LISTED RECORDS:
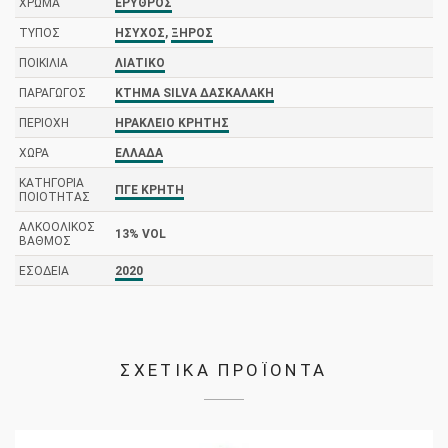
ΧΡΏΜΑ
ΕΡΥΘΡΌΣ
ΤΎΠΟΣ
ΉΣΥΧΟΣ
,
ΞΗΡΌΣ
ΠΟΙΚΙΛΊΑ
ΛΙΆΤΙΚΟ
ΠΑΡΑΓΩΓΌΣ
ΚΤΉΜΑ SILVA ΔΑΣΚΑΛΆΚΗ
ΠΕΡΙΟΧΉ
ΗΡΆΚΛΕΙΟ ΚΡΉΤΗΣ
ΧΏΡΑ
ΕΛΛΆΔΑ
ΚΑΤΗΓΟΡΊΑ
ΠΓΕ ΚΡΉΤΗ
ΠΟΙΌΤΗΤΑΣ
ΑΛΚΟΟΛΙΚΌΣ
13% VOL
ΒΑΘΜΌΣ
ΕΣΟΔΕΊΑ
2020
ΣΧΕΤΙΚΑ ΠΡΟΪΟΝΤΑ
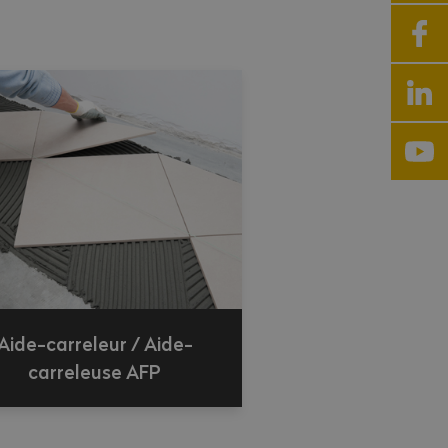
Aide-carreleur / Aide-
carreleuse AFP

EXERCISE AIM: Only the pictures stay behind; copy everything else in the records above exactly.

EXERCISE OUTPUT:
ΧΡΏΜΑ
ΕΡΥΘΡΌΣ
ΤΎΠΟΣ
ΉΣΥΧΟΣ
,
ΞΗΡΌΣ
ΠΟΙΚΙΛΊΑ
ΛΙΆΤΙΚΟ
ΠΑΡΑΓΩΓΌΣ
ΚΤΉΜΑ SILVA ΔΑΣΚΑΛΆΚΗ
ΠΕΡΙΟΧΉ
ΗΡΆΚΛΕΙΟ ΚΡΉΤΗΣ
ΧΏΡΑ
ΕΛΛΆΔΑ
ΚΑΤΗΓΟΡΊΑ
ΠΓΕ ΚΡΉΤΗ
ΠΟΙΌΤΗΤΑΣ
ΑΛΚΟΟΛΙΚΌΣ
13% VOL
ΒΑΘΜΌΣ
ΕΣΟΔΕΊΑ
2020
ΣΧΕΤΙΚΑ ΠΡΟΪΟΝΤΑ
Aide-carreleur / Aide-
carreleuse AFP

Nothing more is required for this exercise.